XHTML Well-formedness Validation with Prolog


Here I am presenting a prolog program that will check the well-formedness of an XHTML document. The term XHTML well-formedness describes an XHTML document where all the texts follows all the syntactic rules labeled as well-formedness rules in the XHTML specification.

 

Detailed Working Process

My prolog program will read input from a file xhtml_nodes.txt which will contain a plan list (not a prolog list) of prolog terms. Then it will read those terms one by one and put them in a prolog list. Now I have an XHTML document in a prolog list – in terms of translation between html elements and prolog terms.

Now what it needs to run the validator is to compile the file main.pl and run it with the following commands

?- [main].

?- main.

 

The file main.pl actually contains a predicate ensure_loaded/1 which will load 4 other files as readFile.pl, ncount.pl, dcg_rules.pl, dcg_lexicon.pl.

 

:- ensure_loaded([readFile, ncount, dcg_rules, dcg_lexicon]).

 

They will work as their name implies

readFile.pl will read the xhtml_nodes.txt and return a list of nodes.

Ncount.pl will just count the number of elements of the list.

dcg_lexicon.pl contains the lexicon list that are needed in the DCG rules. As for information lexicons are not generated for all the elements of XHTML.

All the elements are grouped according to their behavior. The covered elements in this project are listed in Appendix 1.

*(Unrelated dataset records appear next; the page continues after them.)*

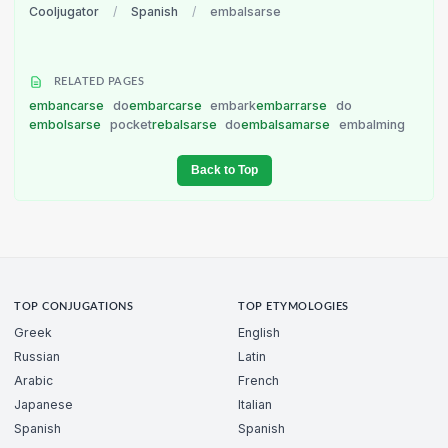
Cooljugator
/
Spanish
/
embalsarse
RELATED PAGES
embancarse
do
embarcarse
embark
embarrarse
do
embolsarse
pocket
rebalsarse
do
embalsamarse
embalming
Back to Top
TOP CONJUGATIONS
TOP ETYMOLOGIES
Greek
English
Russian
Latin
Arabic
French
Japanese
Italian
Spanish
Spanish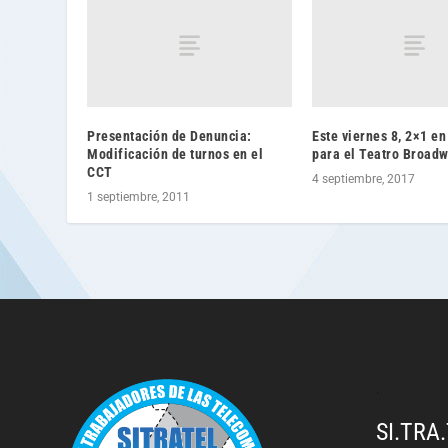
Presentación de Denuncia:
Este viernes 8, 2×1 en
Modificación de turnos en el
para el Teatro Broad
CCT
4 septiembre, 2017
1 septiembre, 2011
.
SI.TRA.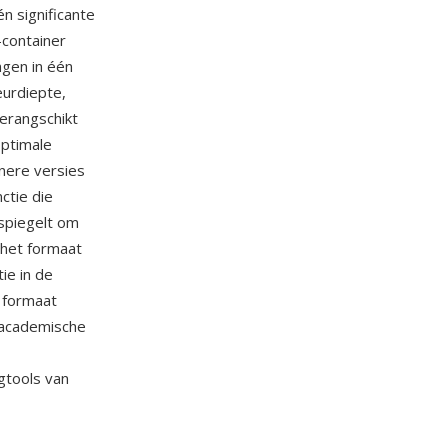
én significante
-container
ngen in één
eurdiepte,
erangschikt
ptimale
nere versies
ctie die
spiegelt om
 het formaat
ie in de
 formaat
 academische
gtools van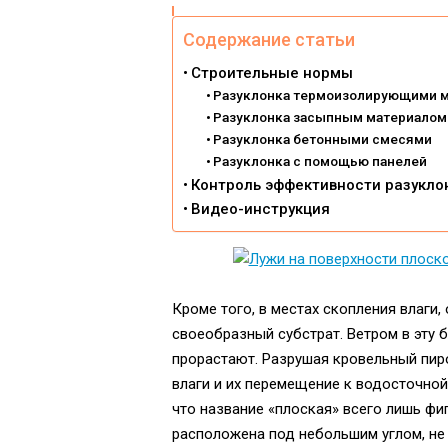
Содержание статьи
Строительные нормы
Разуклонка термоизолирующими 
Разуклонка засыпным материалом
Разуклонка бетонными смесями
Разуклонка с помощью панелей
Контроль эффективности разукло
Видео-инструкция
Кроме того, в местах скопления влаги,
своеобразный субстрат. Ветром в эту 
прорастают. Разрушая кровельный пиро
влаги и их перемещение к водосточной
что название «плоская» всего лишь фиг
расположена под небольшим углом, не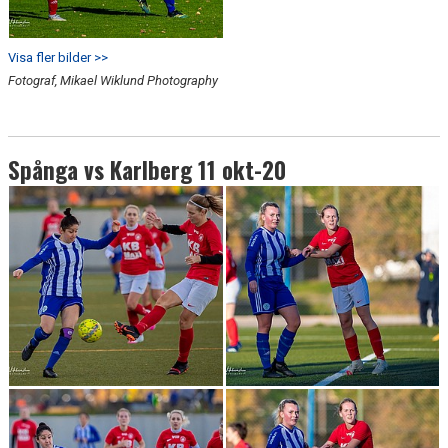
Visa fler bilder >>
Fotograf, Mikael Wiklund Photography
Spånga vs Karlberg 11 okt-20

dcg_rules.pl is the heart of the program where all the validation rules for XHTML is stored according to the XHTML specification. These rules are DCG rules in Prolog to validate the list of nodes. These list of node is actually representing the XHTML element ordering as in the input file. As for information, not all the rules of the XHTML specification is implemented.

 

The rules that I have covered are as bellow

  1. A XHTML document should be constructed with html, head and body element node.
  2. The root element of the document must be html.
  3. An html element must have a body and a head
  4. A document must have a title in the head.
  5. XHTML elements must be closed.
  6. XHTML elements must be properly nested.
  7. Empty elements must be terminated.
  8. Body element must contain a block element or a series of block element or can be empty.
  9. A block element can contain a series of block elements or a series of inline element or can be empty.
  10. Tables (special type of block element) should only use table, tr and td elements, optionally caption.
  11. An inline element can contain a series of inline element or can be empty but cannot contain a block element.
  12. Some special inline element cannot contain other inline elements (input, textarea, br)
  13. Select element (special type of inline element) shall contain N* options.
  14. Anchor (a) element can have certain elements like img, strong, span, i, em, b, caption and label. Among then some are self-contained inline and some are container inline element.

 

The implementation of these rules has been commented in the prolog program code. All the codes are under Appendix 2.

 

There is also a C#.NET program that will read a raw XHTML document (i.e. .html, .htm) and then will help to prepare input for the prolog program. The input for the prolog program is a file that contains a plain list of prolog terms.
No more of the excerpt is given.